Begin your copy at the line with "on this page." in the records below and end it at the line with "Semiconductor Physics, Quantum Electronics", restating each line word for word; omit the pictures.

------------

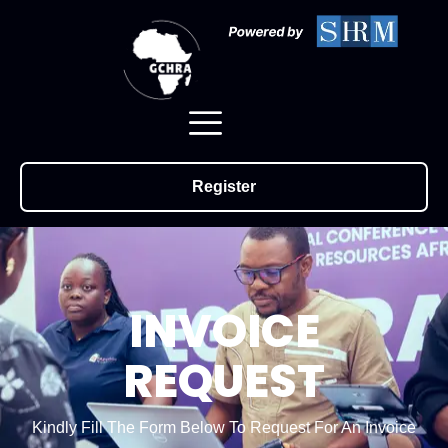
Register
INVOICE
REQUEST
Kindly Fill The Form Below To Request For An Invoice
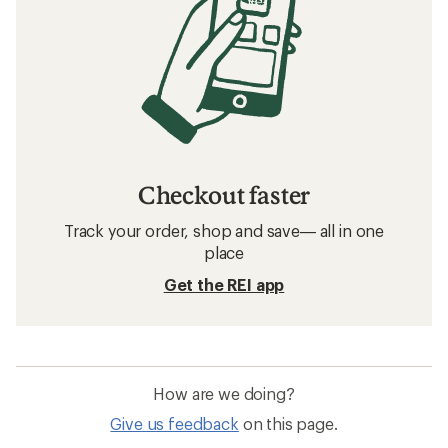
Checkout faster
Track your order, shop and save— all in one
place
Get the REI app
How are we doing?
Give us feedback
on this page.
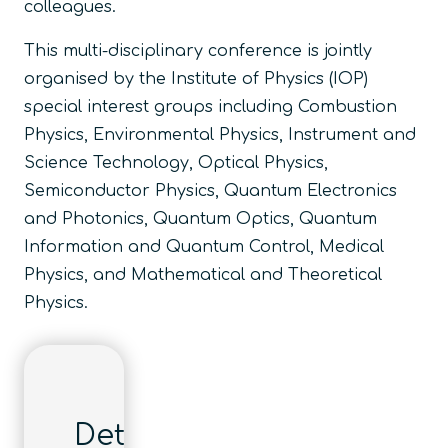
colleagues.
This multi-disciplinary conference is jointly
organised by the Institute of Physics (IOP)
special interest groups including Combustion
Physics, Environmental Physics, Instrument and
Science Technology, Optical Physics,
Semiconductor Physics, Quantum Electronics
and Photonics, Quantum Optics, Quantum
Information and Quantum Control, Medical
Physics, and Mathematical and Theoretical
Physics.
Details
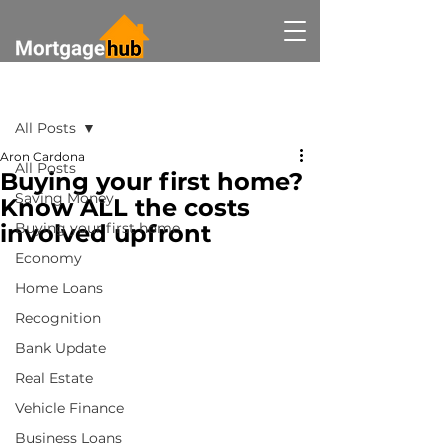
Post
All Posts
Aron Cardona
All Posts
Buying your first home?
Saving Money
Know ALL the costs
involved upfront
Buying your first home
Economy
Home Loans
Recognition
Bank Update
Real Estate
Vehicle Finance
Business Loans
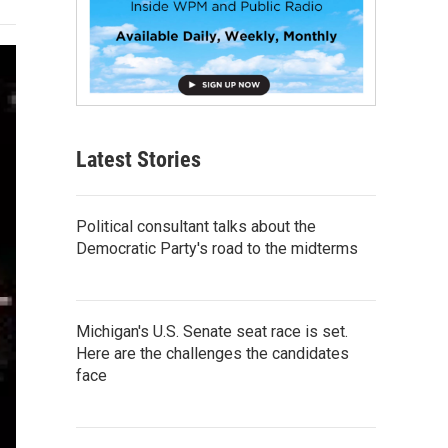
Latest Stories
Political consultant talks about the
Democratic Party's road to the midterms
Michigan's U.S. Senate seat race is set.
Here are the challenges the candidates
face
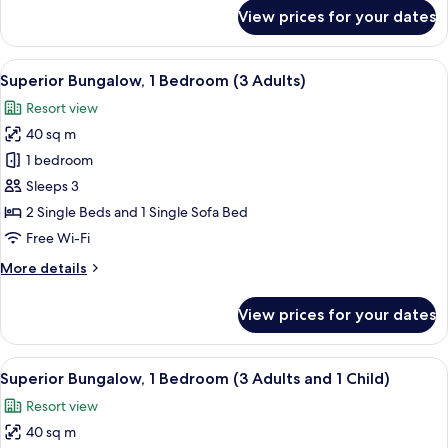
and
for
View prices for your dates
2
Superior
Bungalow,
Children)
1
View
In-room safe, free WiFi, bed sheets
21
Bedroom
Superior Bungalow, 1 Bedroom (3 Adults)
all
(2
Resort view
Adults
photos
and
40 sq m
for
2
Superior
1 bedroom
Children)
Bungalow,
Sleeps 3
1
2 Single Beds and 1 Single Sofa Bed
Bedroom
Free Wi-Fi
(3
More
More details
Adults)
details
for
View prices for your dates
Superior
Bungalow,
1
View
In-room safe, free WiFi, bed sheets
21
Bedroom
Superior Bungalow, 1 Bedroom (3 Adults and 1 Child)
all
(3
Resort view
Adults)
photos
40 sq m
for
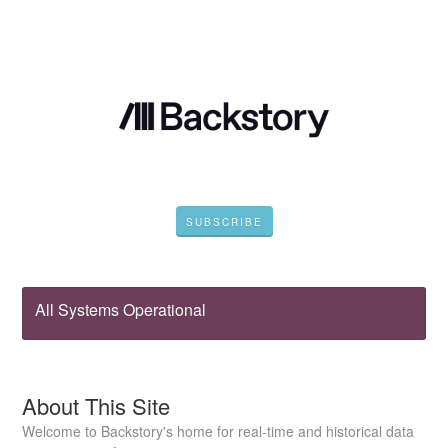
SUBSCRIBE
All Systems Operational
About This Site
Welcome to Backstory's home for real-time and historical data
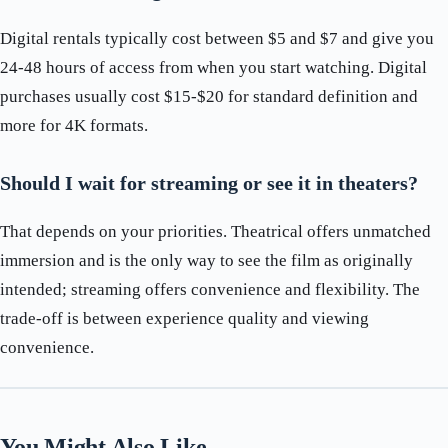
Digital rentals typically cost between $5 and $7 and give you
24-48 hours of access from when you start watching. Digital
purchases usually cost $15-$20 for standard definition and
more for 4K formats.
Should I wait for streaming or see it in theaters?
That depends on your priorities. Theatrical offers unmatched
immersion and is the only way to see the film as originally
intended; streaming offers convenience and flexibility. The
trade-off is between experience quality and viewing
convenience.
You Might Also Like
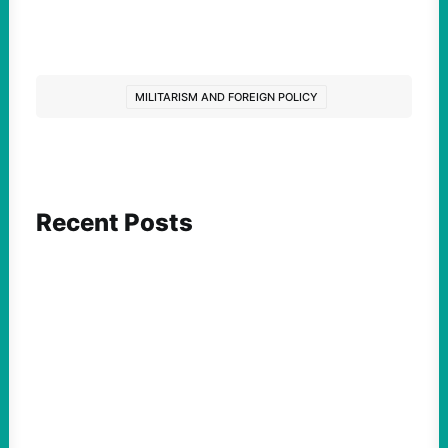
MILITARISM AND FOREIGN POLICY
Recent Posts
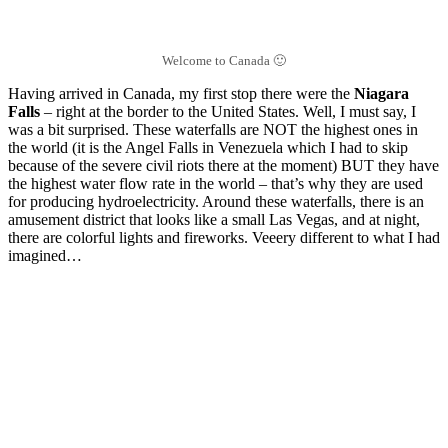
Welcome to Canada 🙂
Having arrived in Canada, my first stop there were the
Niagara
Falls
– right at the border to the United States. Well, I must say, I
was a bit surprised. These waterfalls are NOT the highest ones in
the world (it is the Angel Falls in Venezuela which I had to skip
because of the severe civil riots there at the moment) BUT they have
the highest water flow rate in the world – that’s why they are used
for producing hydroelectricity. Around these waterfalls, there is an
amusement district that looks like a small Las Vegas, and at night,
there are colorful lights and fireworks. Veeery different to what I had
imagined…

------------

SOLUTION BELOW:
on this page.
colleagues.
This multi-disciplinary conference is jointly
organised by the Institute of Physics (IOP)
special interest groups including Combustion
Physics, Environmental Physics, Instrument and
Science Technology, Optical Physics,
Semiconductor Physics, Quantum Electronics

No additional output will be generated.